Gary Floyd: We did that single “Peace?” With a big question mark. They’d come up, “What does that mean, Gary?” What do you think it fucking means? We also did “No Fuckin’ War,” which became an anthem. We started saying we were the Grateful Dicks and our fans were Dickheads.

David Solnit: A lot of peace punks were hesitant to get involved in activist politics. But some of the peace punks I knew, mostly from the East Bay, were starting to have meetings to talk about doing something political. It was exciting. I xeroxed stuff about affinity groups, consensus, and non-violence, passed it, tried to get people to form natural affinity groups, people from different suburbs, people with bands.

Jeffery Goldthorpe: For positive punks, punk was something to believe in. For the most serious punks, anarchism became a faith to reshape daily life.

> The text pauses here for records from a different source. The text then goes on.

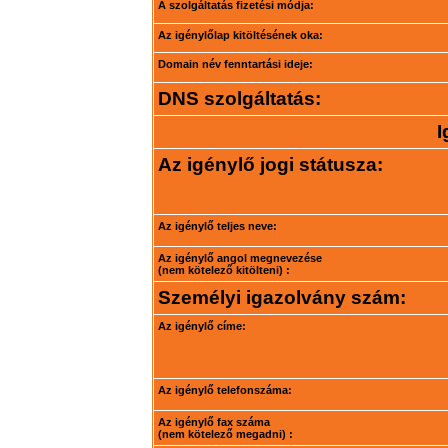
A szolgáltatás fizetési módja:
Az igénylőlap kitöltésének oka:
Domain név fenntartási ideje:
DNS szolgáltatás:
I
Az igénylő jogi státusza:
Az igénylő teljes neve:
Az igénylő angol megnevezése
(nem kötelező kitölteni) :
Személyi igazolvány szám:
Az igénylő címe:
Az igénylő telefonszáma:
Az igénylő fax száma
(nem kötelező megadni) :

David Solnit: In ’82, I went to the first large Lawrence Livermore [National Laboratory] blockade, and got arrested. I was really impressed by the decision-making process. It really seemed like democracy. There was a lot of cool people. I was the only punk in the place. I had a black leather jacket and shredded jeans. I was pretty fired up by it.

At the March 1983 Vandenburg [Air Force Base] action, 40 students organized from almost every high school throughout Marin to halt what might have been a MX missile test. We had this incredible encampment on this guy’s land. A thousand people stayed. It was very radical direct action. I was familiar with anarchy from the punk scene but never took it seriously. I was surprised at seeing people with big circle-A’s on their shirts.

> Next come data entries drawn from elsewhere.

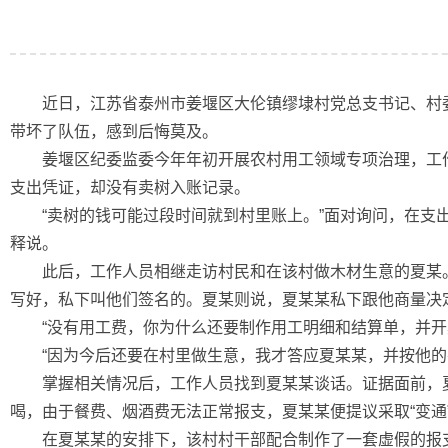
近日，江苏省泰州市姜堰区大伦镇缪埭村党总支书记、村委
带坏了队伍，感到后悔莫及。
姜堰区纪委监委今年年初开展农村用工领域专项治理，工作
支出凭证，却没有卖树入账记录。
“卖树的钱可能过段时间就到村里账上。”面对询问，在支出
释说。
此后，工作人员相继走访村民和在该村做木材生意的夏某。
写好，私下叫他们签名的。夏某则说，夏某某私下跟他商量决
“没有用工费，你为什么还要制作用工明细和结算单，并开具
“因为今后还要在村里做生意，我才答应夏某某，并按他的
掌握相关情况后，工作人员找到夏某某谈话。证据面前，夏
喝，由于餐费、烟酒费无法正常报支，夏某某便提议采取“变通
在夏某某的安排下，该村村干部配合制作了一套虚假的报支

June of [‘83] was the second big Livermore action. I was part of a group from the punk scene who were participating in the anti-nuclear direct action movement. I got a big, long mohawk with black stubble – to faze the hippies. I found out later that some of the hippies were pretty concerned about the punks being confrontational.

I was also getting more involved with the scene in the city. The more you go to shows, the cooler you are. You get to know people. The Bay Area was home to one of the most creative and politicized punk cultural uprisings in the country, but punk politics had not yet taken a collective form outside of bands, underground shows and ‘zines.

In the spring of ’84, a group of activist punks had organized two street theater action “tours” of corporations. On April 15th and again on May 22, 100-200 people moved through the Financial District stopping at corporations involved in nuclear weapons and intervention in Central America. After gathering at Justin Herman Plaza the group would actually enter the lobby of the corporation, a “tour guide” would announce how the corporation was involved in the war industry, and the whole group would drop to the ground screaming and lay there, dramatizing the effects of militarism.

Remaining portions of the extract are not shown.